[Directions for this task]
Exactly how many lines of the data below include the string "Sezóna"? State the number and nothing more.

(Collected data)
▬▬▬

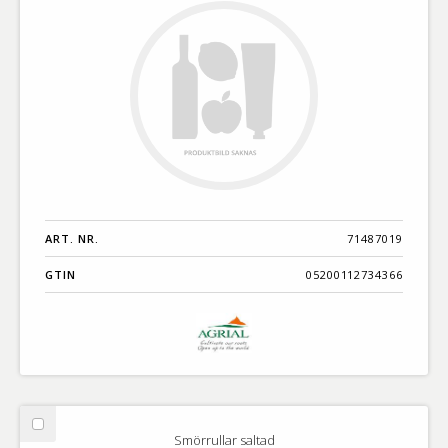
ART. NR.
71487019
GTIN
05200112734366
Välj
Smörrullar saltad
Smörrullar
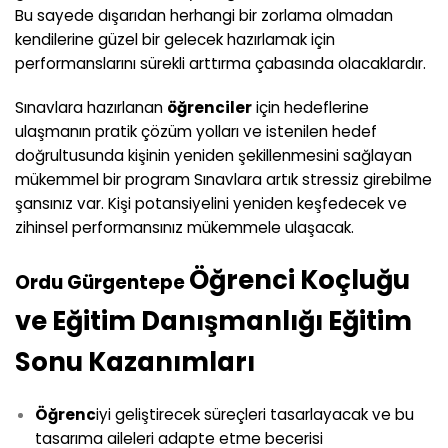
Bu sayede dışarıdan herhangi bir zorlama olmadan
kendilerine güzel bir gelecek hazırlamak için
performanslarını sürekli arttırma çabasında olacaklardır.
Sınavlara hazırlanan
öğrenciler
için hedeflerine
ulaşmanın pratik çözüm yolları ve istenilen hedef
doğrultusunda kişinin yeniden şekillenmesini sağlayan
mükemmel bir program Sınavlara artık stressiz girebilme
şansınız var. Kişi potansiyelini yeniden keşfedecek ve
zihinsel performansınız mükemmele ulaşacak.
Öğrenci Koçluğu
Ordu Gürgentepe
ve Eğitim Danışmanlığı Eğitim
Sonu Kazanımları
Öğrenc
iyi geliştirecek süreçleri tasarlayacak ve bu
tasarıma aileleri adapte etme becerisi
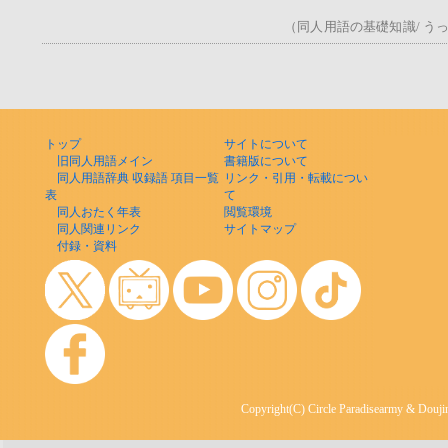
（同人用語の基礎知識/ うっ！
トップ
サイトについて
旧同人用語メイン
書籍版について
同人用語辞典 収録語 項目一覧
リンク・引用・転載につい
表
て
同人おたく年表
閲覧環境
同人関連リンク
サイトマップ
付録・資料
Copyright(C) Circle Paradisearmy & Doujin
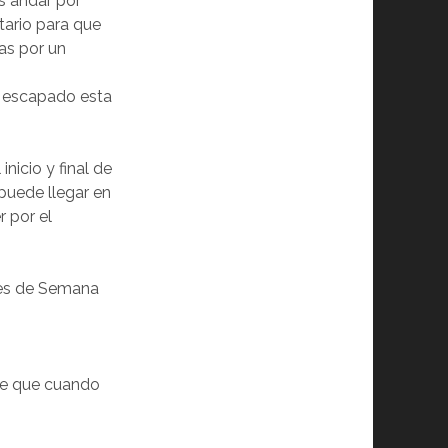
 andar por
tario para que
as por un
 escapado esta
inicio y final de
 puede llegar en
 por el
es de Semana
ene que cuando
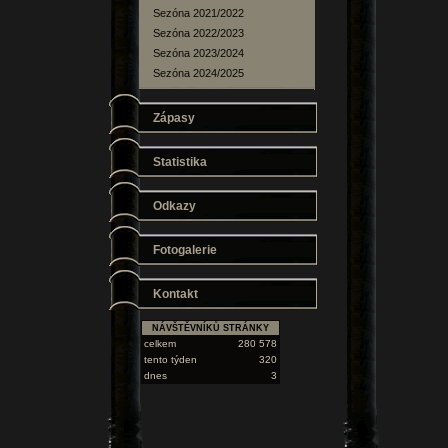
Sezóna 2021/2022
Sezóna 2022/2023
Sezóna 2023/2024
Sezóna 2024/2025
Zápasy
Statistika
Odkazy
Fotogalerie
Kontakt
NÁVŠTĚVNÍKŮ STRÁNKY
celkem
280 578
tento týden
320
dnes
3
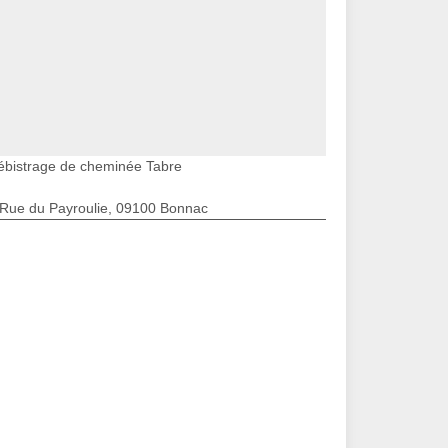
ébistrage de cheminée Tabre
 Rue du Payroulie, 09100 Bonnac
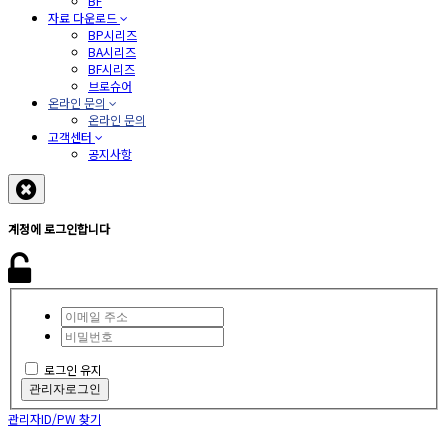
BF
자료 다운로드
BP시리즈
BA시리즈
BF시리즈
브로슈어
온라인 문의
온라인 문의
고객센터
공지사항
계정에 로그인합니다
로그인 유지
관리자로그인
관리자ID/PW 찾기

▬▬▬

[Your response]
4